A angina, também chamada de angina de peito ou angina pectoris, é um tipo de dor no peito de origem isquêmica que surge quando o miocárdio (músculo do coração) recebe menos sangue que o necessário para o seu normal funcionamento.

Assim como qualquer músculo do organismo, o músculo cardíaco precisa de oxigênio para poder desempenhar adequadamente suas funções, que nesse caso específico é bombear o sangue para todo o corpo. Quando fazemos esforço, a demanda por oxigênio do coração aumenta proporcionalmente à intensidade do exercício. Em contrapartida, quando estamos em repouso, o coração pode bater mais lentamente e a sua demanda por oxigênio fica mais baixa.

A angina de peito surge sempre que o suprimento de sangue ao coração não corresponde à demanda. Por isso, o aparecimento da angina é muito mais comum em situações de esforço. A dor anginosa surge tipicamente nos momentos de atividade física e desaparece quando o paciente fica em repouso.

Pessoas jovens e saudáveis conseguem suprir a demanda cardíaca por oxigênio em praticamente qualquer situação. Mesmo após vários minutos de atividade física intensa. Por outro lado, pacientes idosos e/ou com doenças cardiovasculares podem desenvolver angina após esforços pequenos, como subir um lance de escadas.

A angina pode ser considerada um pré-infarto do miocárdio. Não chega a ser um infarto porque não há morte de tecido cardíaco. Há isquemia, mas não há necrose.

O que é isquemia?

Isquemia é um termo médico que indica um suprimento inadequado de sangue para determinado tecido. A isquemia pode surgir em qualquer área do corpo: pele, membros, olhos, intestinos, cérebro, rins, fígado, etc. Um tecido ou órgão isquêmico é aquele cujas células estão recebendo menos sangue e oxigênio que o necessário para o seu funcionamento normal.

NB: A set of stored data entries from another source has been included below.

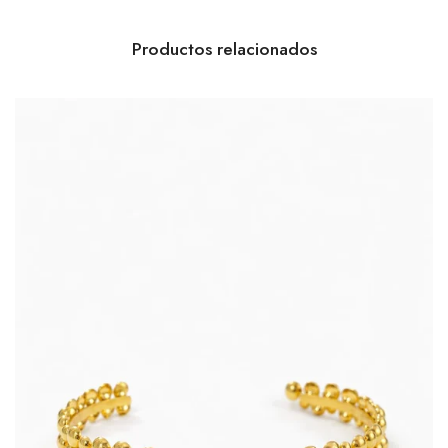
Productos relacionados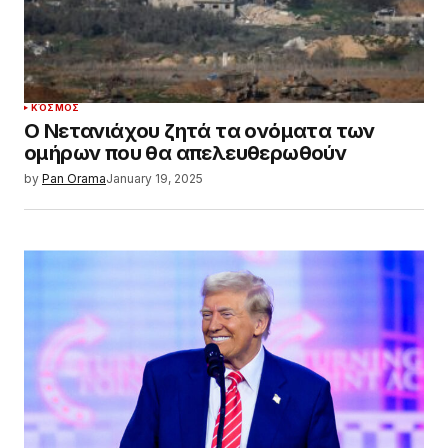
ΚΌΣΜΟΣ
Ο Νετανιάχου ζητά τα ονόματα των
ομήρων που θα απελευθερωθούν
by
Pan Orama
January 19, 2025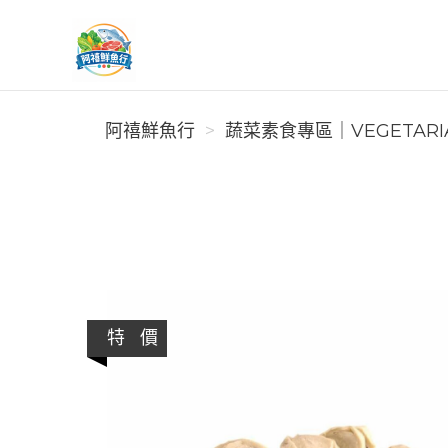
阿禧鮮魚行
阿禧鮮魚行
蔬菜素食專區｜VEGETARI
特 價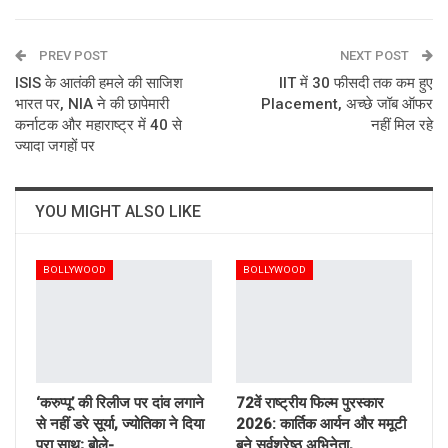
ReddIt
WhatsApp
Pinterest
PREV POST
Email
NEXT POST
ISIS के आतंकी हमले की साजिश
IIT में 30 फीसदी तक कम हुए
भारत पर, NIA ने की छापेमारी
Placement, अच्छे जॉब ऑफर
कर्नाटक और महाराष्ट्र में 40 से
नहीं मिल रहे
ज्यादा जगहों पर
YOU MIGHT ALSO LIKE
BOLLYWOOD
BOLLYWOOD
‘करुप्पू’ की रिलीज पर दांव लगाने
72वें राष्ट्रीय फिल्म पुरस्कार
से नहीं डरे सूर्या, ज्योतिका ने दिया
2026: कार्तिक आर्यन और ममूटी
पूरा साथ; बोले-…
बने सर्वश्रेष्ठ अभिनेता,…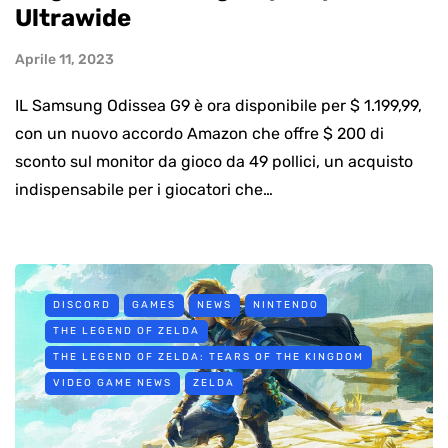
Ultrawide
Aprile 11, 2023
IL Samsung Odissea G9 è ora disponibile per $ 1.199,99,
con un nuovo accordo Amazon che offre $ 200 di
sconto sul monitor da gioco da 49 pollici, un acquisto
indispensabile per i giocatori che…
DISCORD
GAMES
NEWS
NINTENDO
THE LEGEND OF ZELDA
THE LEGEND OF ZELDA: TEARS OF THE KINGDOM
VIDEO GAME NEWS
ZELDA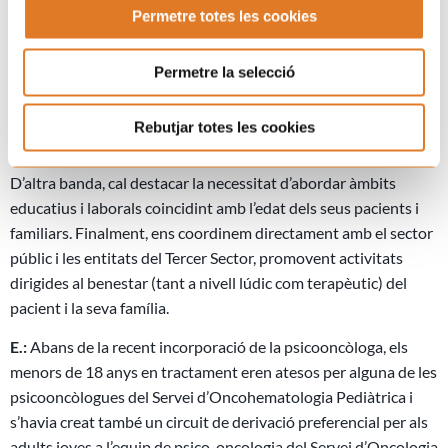
Permetre totes les cookies
Dependència, gestió de farmàcia gratuïta, treballar les
instruccions de Dietes de Manutenció i Hostalatge de les
diferents comunitats autònomes per desplaçament mèdic i la
Permetre la selecció
necessitat d’algunes famílies de traslladar-se de domicili o fer
significatius viatges, atès que s’atén pacients de tot Catalunya,
Rebutjar totes les cookies
per ser l’única unitat d’aquestes característiques.
D’altra banda, cal destacar la necessitat d’abordar àmbits
educatius i laborals coincidint amb l’edat dels seus pacients i
familiars. Finalment, ens coordinem directament amb el sector
públic i les entitats del Tercer Sector, promovent activitats
dirigides al benestar (tant a nivell lúdic com terapèutic) del
pacient i la seva família.
E.:
Abans de la recent incorporació de la psicooncòloga, els
menors de 18 anys en tractament eren atesos per alguna de les
psicooncòlogues del Servei d’Oncohematologia Pediàtrica i
s’havia creat també un circuit de derivació preferencial per als
adults joves a l’equip de psico-oncologia del Servei d’Oncologia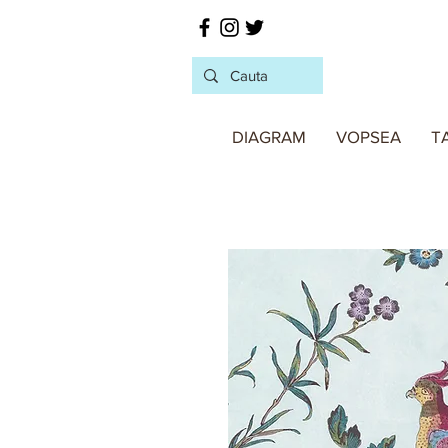
DIAGRAM
VOPSEA
T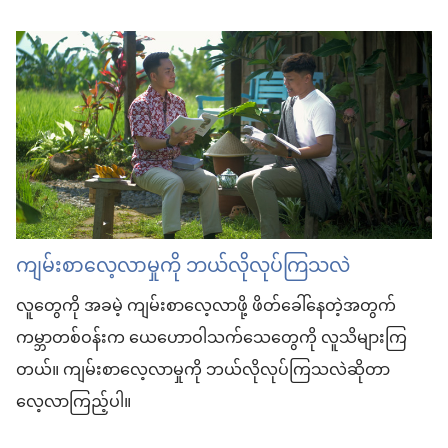
ကျမ်းစာလေ့လာမှုကို ဘယ်လိုလုပ်ကြသလဲ
လူတွေကို အခမဲ့ ကျမ်းစာလေ့လာဖို့ ဖိတ်ခေါ်နေတဲ့အတွက်
ကမ္ဘာတစ်ဝန်းက ယေဟောဝါသက်သေတွေကို လူသိများကြ
တယ်။ ကျမ်းစာလေ့လာမှုကို ဘယ်လိုလုပ်ကြသလဲဆိုတာ
လေ့လာကြည့်ပါ။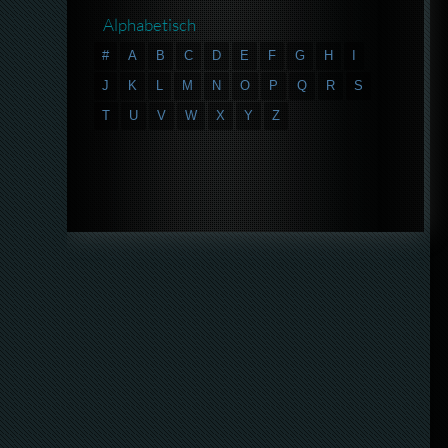
Alphabetisch
#
A
B
C
D
E
F
G
H
I
J
K
L
M
N
O
P
Q
R
S
T
U
V
W
X
Y
Z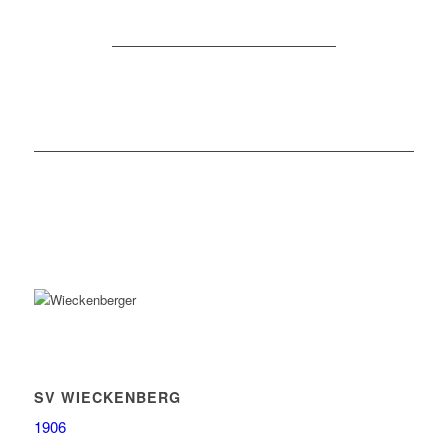
SV WIECKENBERG
1906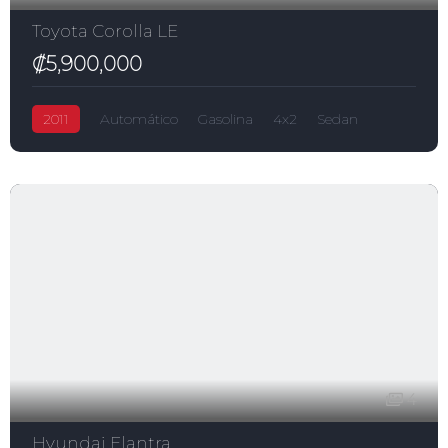
Toyota Corolla LE
₡5,900,000
2011
Automático
Gasolina
4x2
Sedan
Corolla
₡5,900,000
1,800.0L
Toyota
4
Hyundai Elantra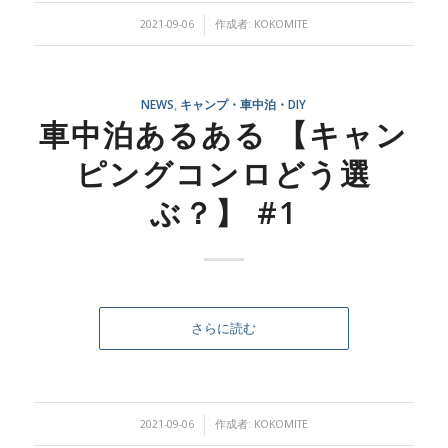
/
2021-09-06
作成者:
KOKOMITE
NEWS
,
キャンプ・車中泊・DIY
車中泊あるある 【キャン
ピングコンロどう選
ぶ？】 #1
さらに読む
/
2021-09-06
作成者:
KOKOMITE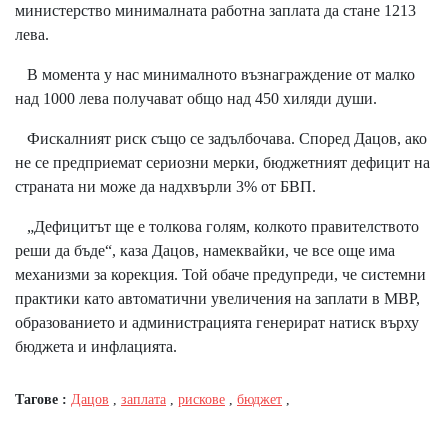
министерство минималната работна заплата да стане 1213
лева.
В момента у нас минималното възнаграждение от малко
над 1000 лева получават общо над 450 хиляди души.
Фискалният риск също се задълбочава. Според Дацов, ако
не се предприемат сериозни мерки, бюджетният дефицит на
страната ни може да надхвърли 3% от БВП.
„Дефицитът ще е толкова голям, колкото правителството
реши да бъде“, каза Дацов, намеквайки, че все още има
механизми за корекция. Той обаче предупреди, че системни
практики като автоматични увеличения на заплати в МВР,
образованието и администрацията генерират натиск върху
бюджета и инфлацията.
Тагове :
Дацов
,
заплата
,
рискове
,
бюджет
,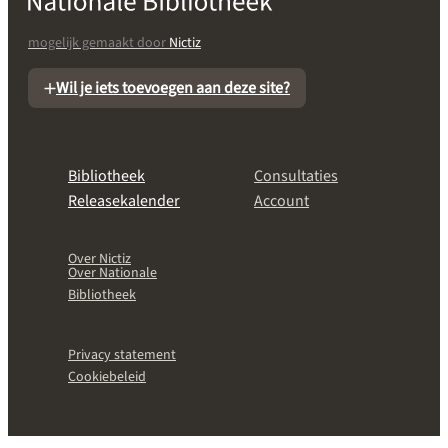
mogelijk gemaakt door
Nictiz
Wil je iets toevoegen aan deze site?
Bibliotheek
Consultaties
Releasekalender
Account
Over Nictiz
Over Nationale
Bibliotheek
Privacy statement
Cookiebeleid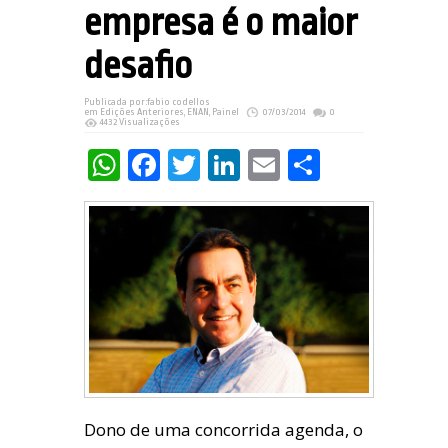
empresa é o maior
desafio
Publicada por:
fabio codellos
em
Edições Anteriores
,
ENAN
,
Painel
07/03/2014
0
4432 Visualizações
WhatsApp
Facebook
Twitter
LinkedIn
Email
Share
Dono de uma concorrida agenda, o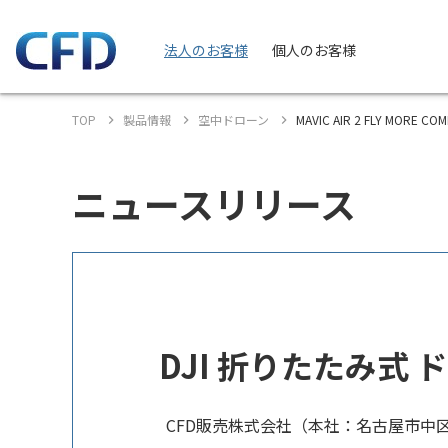
法人のお客様
個人のお客様
TOP
製品情報
空中ドローン
MAVIC AIR 2 FLY MORE C
ニュースリリース
DJI 折りたたみ式 ドロ
CFD販売株式会社（本社：名古屋市中区）は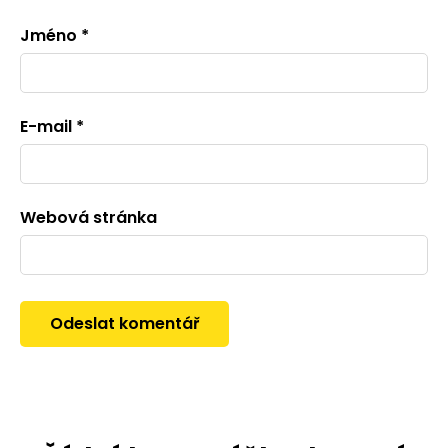
Jméno
*
E-mail
*
Webová stránka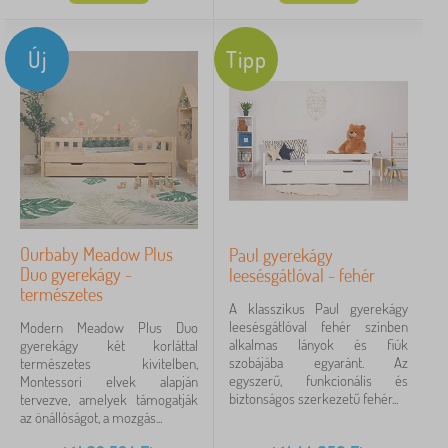
Új
Tipp
Ourbaby Meadow Plus
Paul gyerekágy
Duo gyerekágy -
leesésgátlóval - fehér
természetes
A klasszikus Paul gyerekágy
leesésgátlóval fehér színben
Modern Meadow Plus Duo
alkalmas lányok és fiúk
gyerekágy két korláttal
szobájába egyaránt. Az
természetes kivitelben,
egyszerű, funkcionális és
Montessori elvek alapján
biztonságos szerkezetű fehér...
tervezve, amelyek támogatják
az önállóságot, a mozgás...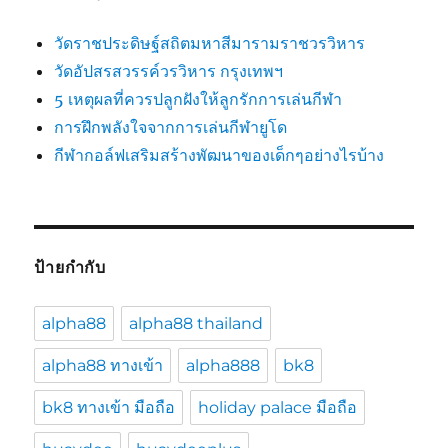
วัดราชประดิษฐ์สถิตมหาสีมารามราชวรวิหาร
วัดอัปสรสวรรค์วรวิหาร กรุงเทพฯ
5 เหตุผลที่ควรปลูกฝังให้ลูกรักการเล่นกีฬา
การฝึกพลังใจจากการเล่นกีฬายูโด
กีฬากอล์ฟเสริมสร้างพัฒนาของเด็กๆอย่างไรบ้าง
ป้ายกำกับ
alpha88
alpha88 thailand
alpha88 ทางเข้า
alpha888
bk8
bk8 ทางเข้า มือถือ
holiday palace มือถือ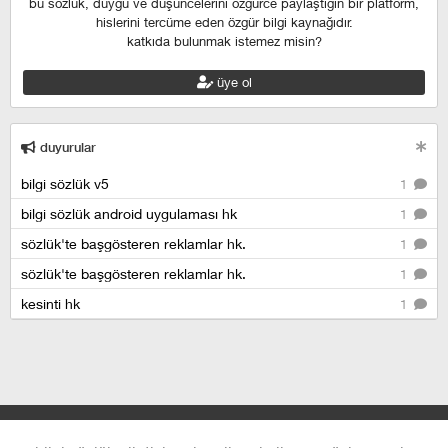
bu sözlük, duygu ve düşüncelerini özgürce paylaştığın bir platform,
hislerini tercüme eden özgür bilgi kaynağıdır.
katkıda bulunmak istemez misin?
üye ol
duyurular
bilgi sözlük v5
1
bilgi sözlük android uygulaması hk
1
sözlük'te başgösteren reklamlar hk.
1
sözlük'te başgösteren reklamlar hk.
1
kesinti hk
1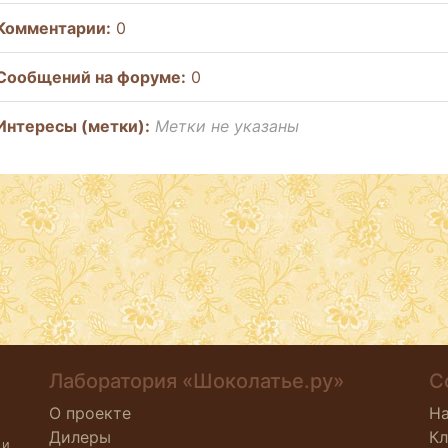
Комментарии:
0
Cообщений на форуме:
0
Интересы (метки):
Метки не указаны
Лаборатория «Шоколатье.ру»
С
О проекте
Н
Дилеры
К
 и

O aporte insuficiente de sangue faz com que as células tenham que mudar do metabolismo aeróbico para o anaeróbico, o que acarreta em progressivo comprometimento das funções metabólicas, mecânicas e elétricas do tecido em sofrimento.

O que é infarto?

O infarto é uma fase posterior à isquemia. Se a falta de sangue e oxigênio for grave ou longa demais, as células que estão sofrendo isquemia começam a morrer e o tecido acometido sofre necrose. A morte celular provocada pela falta de suprimento sanguíneo é chamada de infarto. O infarto também pode surgir em qualquer parte do corpo. Quando a morte de tecido ocorre no músculo cardíaco, dizemos que o paciente sofreu um infarto do miocárdio.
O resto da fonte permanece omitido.